PROBLEM DESCRIPTION — Omit every picture and output the rest of the records exactly as they are.

STORED DATA —

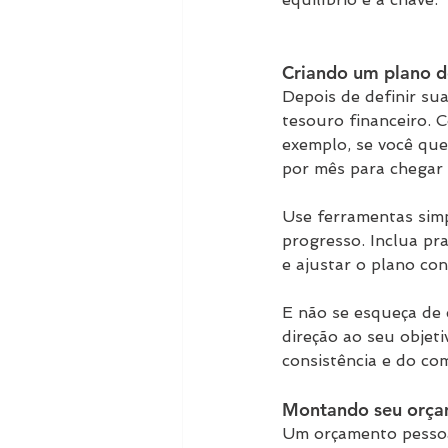
Criando um plano d
Depois de definir su
tesouro financeiro. 
exemplo, se você que
por mês para chegar 
Use ferramentas simp
progresso. Inclua pr
e ajustar o plano co
E não se esqueça de 
direção ao seu objet
consistência e do c
Montando seu orça
Um orçamento pessoal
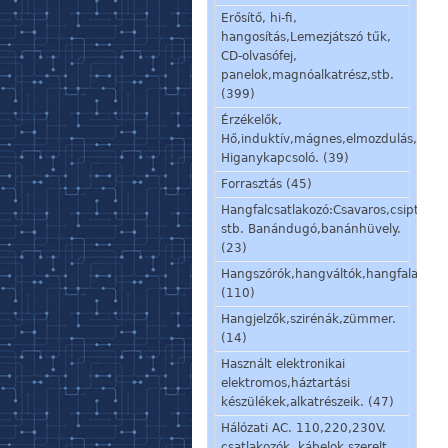
Erősítő, hi-fi,
hangosítás,Lemezjátszó tűk,
CD-olvasófej,
panelok,magnóalkatrész,stb.
(399)
Érzékelők,
Hő,induktív,mágnes,elmozdulás,stb.
Higanykapcsoló. (39)
Forrasztás (45)
Hangfalcsatlakozó:Csavaros,csiptetős
stb. Banándugó,banánhüvely.
(23)
Hangszórók,hangváltók,hangfalalkatré
(110)
Hangjelzők,szirénák,zümmer.
(14)
Használt elektronikai
elektromos,háztartási
készülékek,alkatrészeik. (47)
Hálózati AC. 110,220,230V.
csatlakozók, kábelok,szerelt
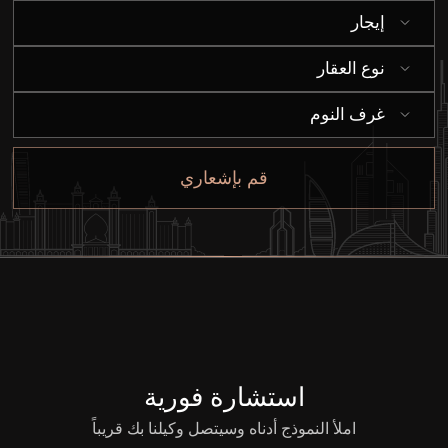
إيجار
إيجار
نوع العقار
بيع
غرف النوم
قيد الإنشاء
قم بإشعاري
الوكلاء
من نحن
استشارة فورية
املأ النموذج أدناه وسيتصل وكيلنا بك قريباً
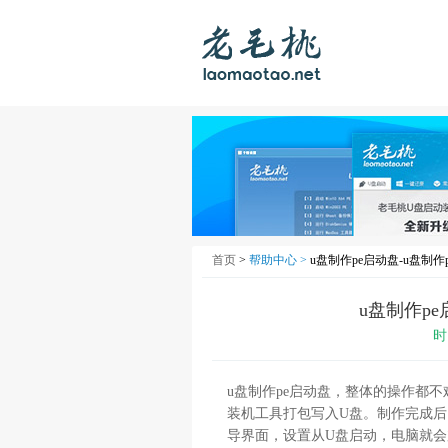
首页
>
帮助中心 >
u盘制作pe启动盘-u盘制
u盘制作p
时
u盘制作pe启动盘，整体的操作都不
装机工具打包写入U盘。制作完成后
导界面，设置从U盘启动，电脑就会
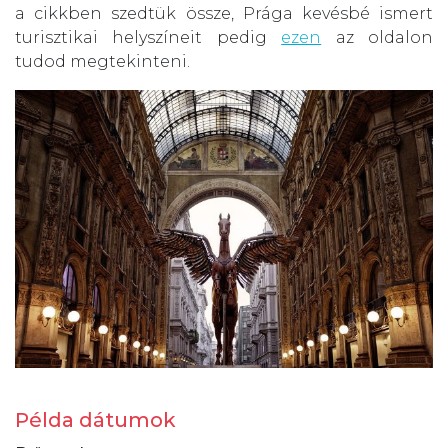
a cikkben szedtük össze, Prága kevésbé ismert
turisztikai helyszíneit pedig
ezen
az oldalon
tudod megtekinteni.
Példa dátumok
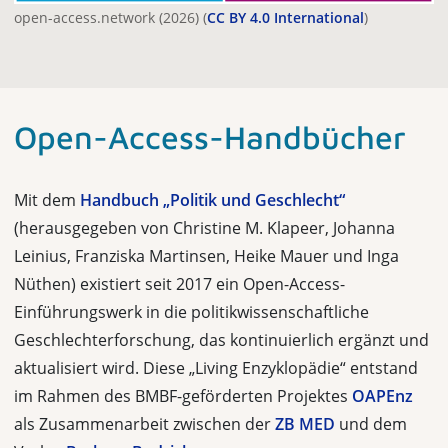
open-access.network (2026) (
CC BY 4.0 International
)
Open-Access-Handbücher
Mit dem
Handbuch „Politik und Geschlecht“
(herausgegeben von Christine M. Klapeer, Johanna
Leinius, Franziska Martinsen, Heike Mauer und Inga
Nüthen) existiert seit 2017 ein Open-Access-
Einführungswerk in die politikwissenschaftliche
Geschlechterforschung, das kontinuierlich ergänzt und
aktualisiert wird. Diese „Living Enzyklopädie“ entstand
im Rahmen des BMBF-geförderten Projektes
OAPEnz
als Zusammenarbeit zwischen der
ZB MED
und dem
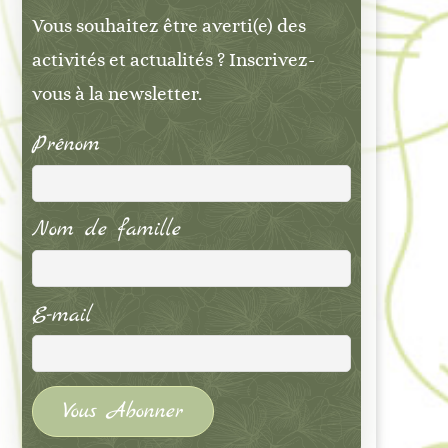
Vous souhaitez être averti(e) des
activités et actualités ? Inscrivez-
vous à la newsletter.
Prénom
Nom de famille
E-mail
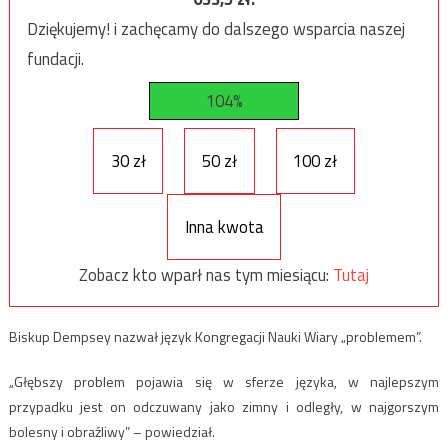
Dziękujemy! i zachęcamy do dalszego wsparcia naszej
fundacji.
104%
30 zł
50 zł
100 zł
Inna kwota
Zobacz kto wparł nas tym miesiącu:
Tutaj
Biskup Dempsey nazwał język Kongregacji Nauki Wiary „problemem”.
„Głębszy problem pojawia się w sferze języka, w najlepszym
przypadku jest on odczuwany jako zimny i odległy, w najgorszym
bolesny i obraźliwy” – powiedział.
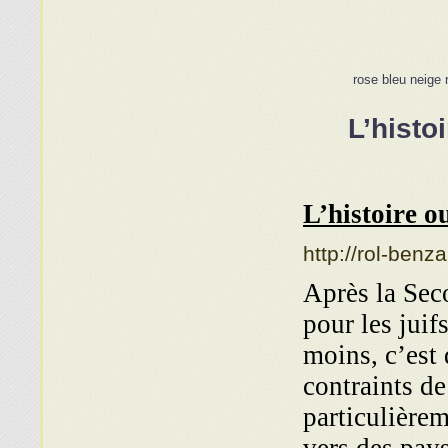
rose bleu neige
L’histo
L’histoire 
http://rol-benz
Après la Sec
pour les juif
moins, c’est 
contraints de
particulière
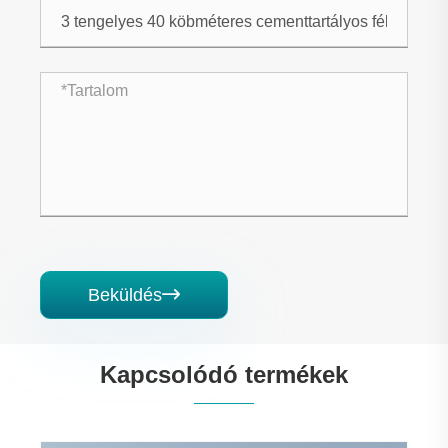
Beküldés

Kapcsolódó termékek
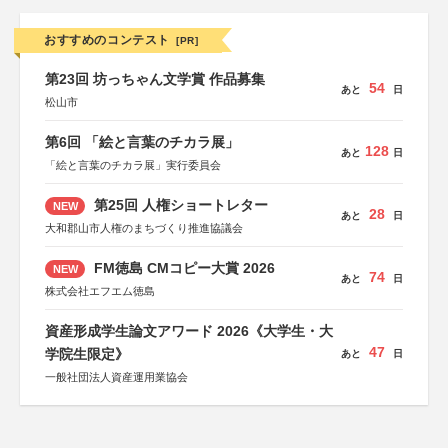
おすすめのコンテスト
[PR]
第23回 坊っちゃん文学賞 作品募集
54
あと
日
松山市
第6回 「絵と言葉のチカラ展」
128
あと
日
「絵と言葉のチカラ展」実行委員会
第25回 人権ショートレター
NEW
28
あと
日
大和郡山市人権のまちづくり推進協議会
FM徳島 CMコピー大賞 2026
NEW
74
あと
日
株式会社エフエム徳島
資産形成学生論文アワード 2026《大学生・大
47
学院生限定》
あと
日
一般社団法人資産運用業協会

ANSWER —
Criando um plano d
Depois de definir su
tesouro financeiro. 
exemplo, se você que
por mês para chegar 
Use ferramentas simp
progresso. Inclua pr
e ajustar o plano co
E não se esqueça de 
direção ao seu objet
consistência e do c
Montando seu orça
Um orçamento pessoal
Erősítő, hi-fi,
hangosítás,Lemezjátszó tűk,
CD-olvasófej,
panelok,magnóalkatrész,stb.
(399)
Érzékelők,
Hő,induktív,mágnes,elmozdulás,stb.
Higanykapcsoló. (39)
Forrasztás (45)
Hangfalcsatlakozó:Csavaros,csiptetős
stb. Banándugó,banánhüvely.
(23)
Hangszórók,hangváltók,hangfalalkatré
(110)
Hangjelzők,szirénák,zümmer.
(14)
Használt elektronikai
elektromos,háztartási
készülékek,alkatrészeik. (47)
Hálózati AC. 110,220,230V.
csatlakozók, kábelok,szerelt
إيجار
إيجار
نوع العقار
بيع
غرف النوم
قيد الإنشاء
قم بإشعاري
الوكلاء
من نحن
استشارة فورية
املأ النموذج أدناه وسيتصل وكيلنا بك قريباً
首页
>
帮助中心 >
u盘制作pe启动盘-u盘制
u盘制作p
时
u盘制作pe启动盘，整体的操作都不
装机工具打包写入U盘。制作完成后
导界面，设置从U盘启动，电脑就会
a cikkben szedtük össze, Prága kevésbé ismert
turisztikai helyszíneit pedig
ezen
az oldalon
tudod megtekinteni.
Példa dátumok
open-access.network (2026) (
CC BY 4.0 International
)
Open-Access-Handbücher
Mit dem
Handbuch „Politik und Geschlecht“
(herausgegeben von Christine M. Klapeer, Johanna
Leinius, Franziska Martinsen, Heike Mauer und Inga
Nüthen) existiert seit 2017 ein Open-Access-
Einführungswerk in die politikwissenschaftliche
Geschlechterforschung, das kontinuierlich ergänzt und
aktualisiert wird. Diese „Living Enzyklopädie“ entstand
im Rahmen des BMBF-geförderten Projektes
OAPEnz
als Zusammenarbeit zwischen der
ZB MED
und dem
Vous souhaitez être averti(e) des
activités et actualités ? Inscrivez-
vous à la newsletter.
Prénom
Nom de famille
E-mail
Dziękujemy! i zachęcamy do dalszego wsparcia naszej
fundacji.
104%
30 zł
50 zł
100 zł
Inna kwota
Zobacz kto wparł nas tym miesiącu:
Tutaj
Biskup Dempsey nazwał język Kongregacji Nauki Wiary „problemem”.
„Głębszy problem pojawia się w sferze języka, w najlepszym
przypadku jest on odczuwany jako zimny i odległy, w najgorszym
bolesny i obraźliwy” – powiedział.
rose bleu neige
L’histo
L’histoire 
http://rol-benz
Après la Sec
pour les juif
moins, c’est 
contraints de
particulière
Beküldés

Kapcsolódó termékek
おすすめのコンテスト
[PR]
第23回 坊っちゃん文学賞 作品募集
54
あと
日
松山市
第6回 「絵と言葉のチカラ展」
128
あと
日
「絵と言葉のチカラ展」実行委員会
第25回 人権ショートレター
NEW
28
あと
日
大和郡山市人権のまちづくり推進協議会
FM徳島 CMコピー大賞 2026
NEW
74
あと
日
株式会社エフエム徳島
資産形成学生論文アワード 2026《大学生・大
47
学院生限定》
あと
日
一般社団法人資産運用業協会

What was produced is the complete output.